Who was Edmund Husserl?

Edmund Husserl (1859-1938) is recognized as the founder of phenomenology as a systematic method of philosophy. He also created an important and new perspective on logic and mathematics, which distinguished them from empirically discovered psychological "rules of thought." Husserl's major works are Logical Investigations (1900), The Idea of Phenomenology (1907), and Ideas Pertaining to a Pure Phenomenology and to a Phenomenological Investigation (1913).

What are some key facts about Edmund Husserl's life and career?

Husserl was born in Prossnitz, Moravia, which became part of Czechoslovakia after World War I and is now in the Czech Republic. His family was Jewish. Husserl studied mathematics in Leipzig and Berlin, and then got his Ph.D. in Vienna in 1883, writing Contributions to the Calculus of Variations that year. For the next two years, he studied psychology and philosophy with Franz Brentano (1837-1917) and then went to the University of Halle for his habilitation (preparation for university teaching) under a student of Brentano. He wrote On the Concept of Number, which he revised four years later, in 1891, as Philosophy of Arithmetic.

In 1886 Husserl converted to Christianity, taking the name "Edmund Gustav Albrecht Husserl." The next year, he married Malvine Steinschneider, who was to prove a valuable source of information about his work and intentions to academic colleagues. They had a daughter and two sons. In 1901, the Husserls moved to the University of Gottingen. He was promoted to "ordenlichen" professor in 1906, and the next year he traveled to Italy to see Brentano.

Husserl was at this time in correspondence with Wilhelm Dilthey and leading mathematicians, as well as philosophers, about their work and his. German psychologist and philosopher Karl Jaspers (1883-1969) visited him in 1913, the same year Ideen was published. While visiting his son Wolfgang, who was injured in World War I, Husserl experienced nicotine poisoning.
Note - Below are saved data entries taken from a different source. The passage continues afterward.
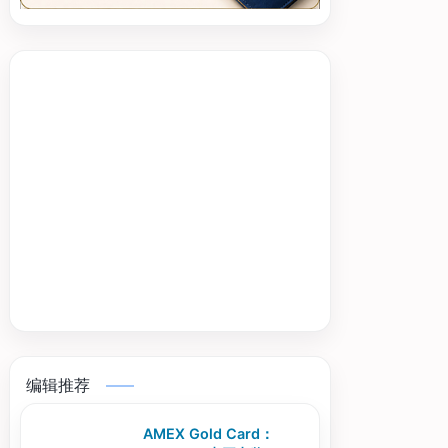
编辑推荐
AMEX Gold Card：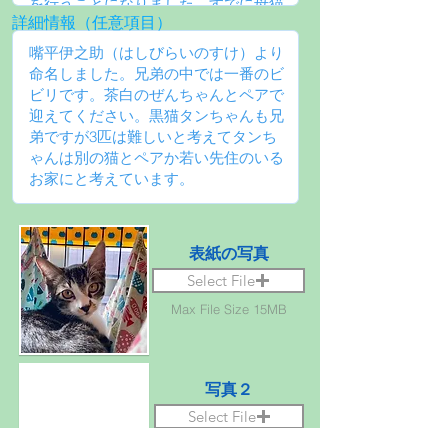
詳細情報（任意項目）
表紙の写真
Select File
Max File Size 15MB
写真２
Select File
Max File Size 15MB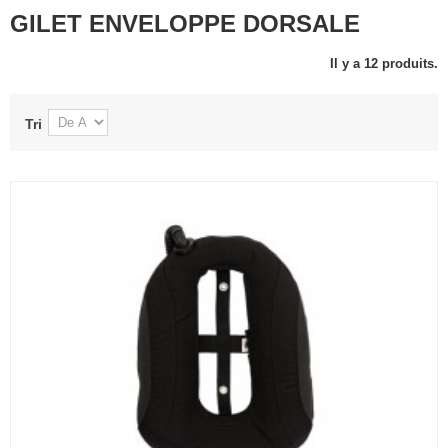
GILET ENVELOPPE DORSALE
Il y a 12 produits.
Tri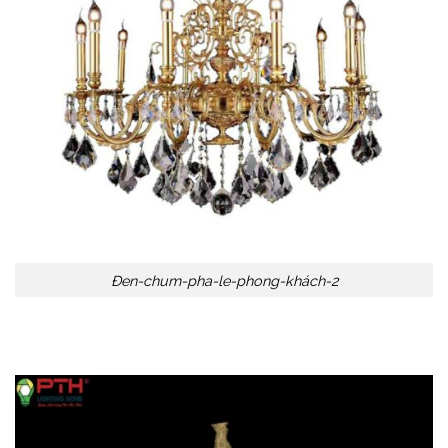
Đen-chum-pha-le-phong-khách-2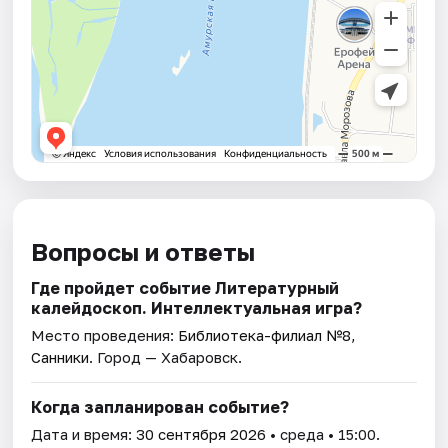
Вопросы и ответы
Где пройдет событие Литературный
калейдоскоп. Интеллектуальная игра?
Место проведения:
Библиотека-филиал №8,
Санники
. Город — Хабаровск.
Когда запланирован событие?
Дата и время:
30 сентября 2026
• среда • 15:00.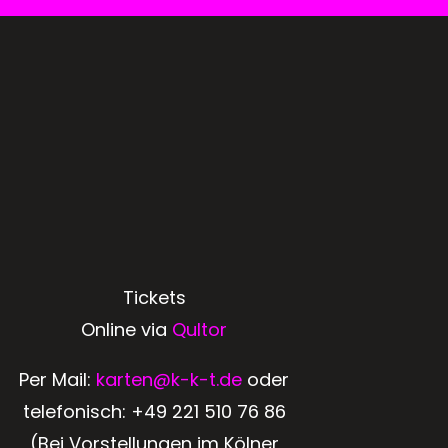
Tickets
Online via
Qultor
Per Mail:
karten@k-k-t.de
oder
telefonisch:
+49 221 510 76 86
(Bei Vorstellungen im Kölner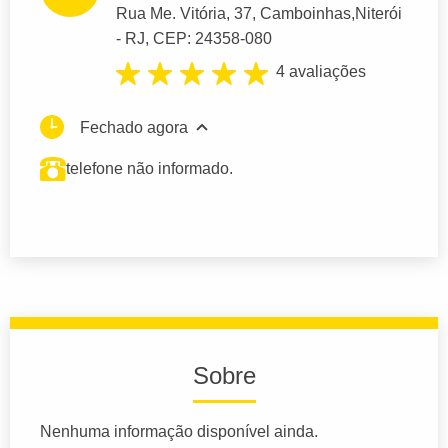
Rua Me. Vitória
, 37, Camboinhas,
Niterói
- RJ,
CEP: 24358-080
4 avaliações
Fechado agora
telefone não informado.
Sobre
Nenhuma informação disponível ainda.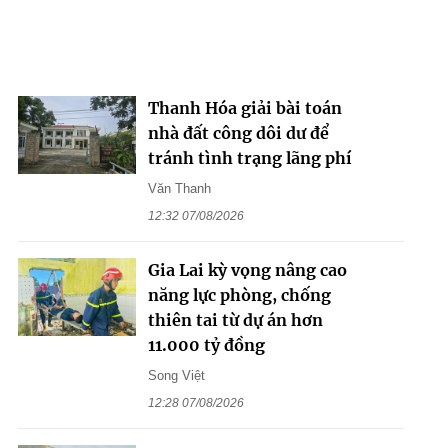
Thanh Hóa giải bài toán
nhà đất công dôi dư để
tránh tình trạng lãng phí
Văn Thanh
12:32 07/08/2026
Gia Lai kỳ vọng nâng cao
năng lực phòng, chống
thiên tai từ dự án hơn
11.000 tỷ đồng
Song Việt
12:28 07/08/2026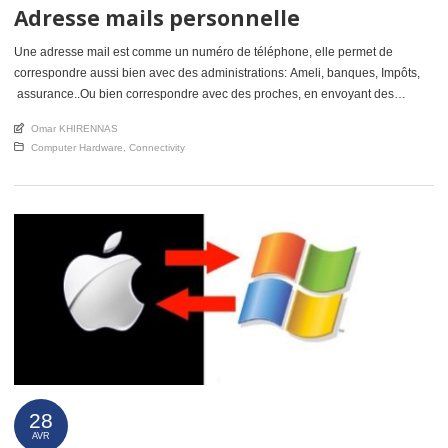
Adresse mails personnelle
Une adresse mail est comme un numéro de téléphone, elle permet de
correspondre aussi bien avec des administrations: Ameli, banques, Impôts,
assurance..Ou bien correspondre avec des proches, en envoyant des
photos, des messages, des documents… Il est préférable d’avoir une
An article by
Omar KHIRENNAS
adresse mails indépendante de votre fournisseurs d’accès internet: Orange,
Posted in
Computer Hardware
,
Connectivity
Free, Bouygues, Sur… Il vaut mieux […]
28
AVR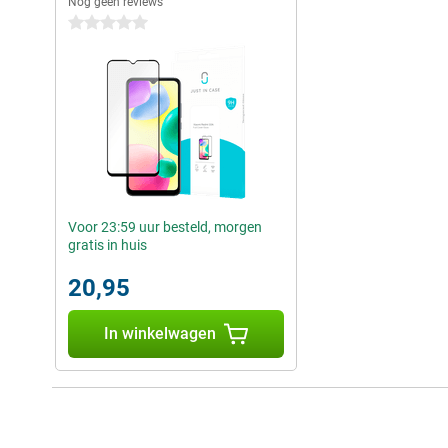
Nog geen reviews
0 sterren
Voor 23:59 uur besteld, morgen
gratis in huis
20,95
In winkelwagen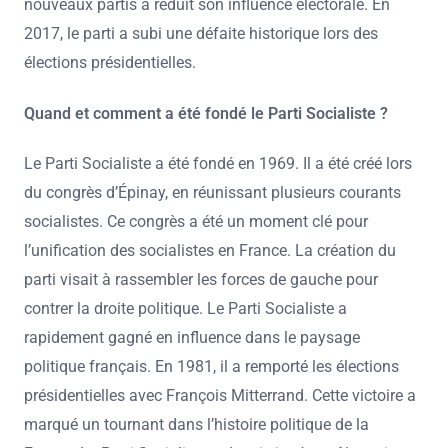
nouveaux partis a réduit son influence électorale. En
2017, le parti a subi une défaite historique lors des
élections présidentielles.
Quand et comment a été fondé le Parti Socialiste ?
Le Parti Socialiste a été fondé en 1969. Il a été créé lors
du congrès d’Épinay, en réunissant plusieurs courants
socialistes. Ce congrès a été un moment clé pour
l’unification des socialistes en France. La création du
parti visait à rassembler les forces de gauche pour
contrer la droite politique. Le Parti Socialiste a
rapidement gagné en influence dans le paysage
politique français. En 1981, il a remporté les élections
présidentielles avec François Mitterrand. Cette victoire a
marqué un tournant dans l’histoire politique de la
In 1916 Husserl was appointed to a professorship in Freiburg. Wolfgang was killed in action that year. For the next two years, Edith Stein was his assistant, as was philosopher Martin Heidegger (1889-1976), for whom he obtained a lectureship and helped get an assistant professorship in 1919. The next year, his son Gerhard was wounded, although he recovered. Over the following decade, Husserl and Heidegger were in contact, exchanging ideas and manuscripts.

Because of his Jewish birth, in 1933 the German government barred Husserl from using the library at Freiburg University, or any other German academic institution, although after an immediate public outcry, he was reinstated a week later by a decree. Husserl resigned from the Deutsche Akademie several months after that. His leaving was not only a matter of what had happened at Freiburg but of the growing danger to all Jews in Germany at that time. He was then appointed to the School of Philosophy at the University of Southern California, but declined because his assistant, Eugen Fink, was not permitted to accompany him. Husserl was not allowed to participate in the Paris Congress of Philosophers in 1937. At his cremation the next year, Eugen

Fink eulogized him. Fink had been Husserl's dedicated and collaborative research assistant for 10 years. In his own work, Fink was to eventually turn from Husserl's philosophical perspective to that of Heidegger.

Husserl had only published six books during his lifetime, but he had a huge collection of papers and manuscripts. Fearing that the Nazis would destroy them, the Belgian philosopher Herman Leo Van Breda (1911-1974) took them out of Germany, where they became part of the Husserl Archives in Louvain after World War II.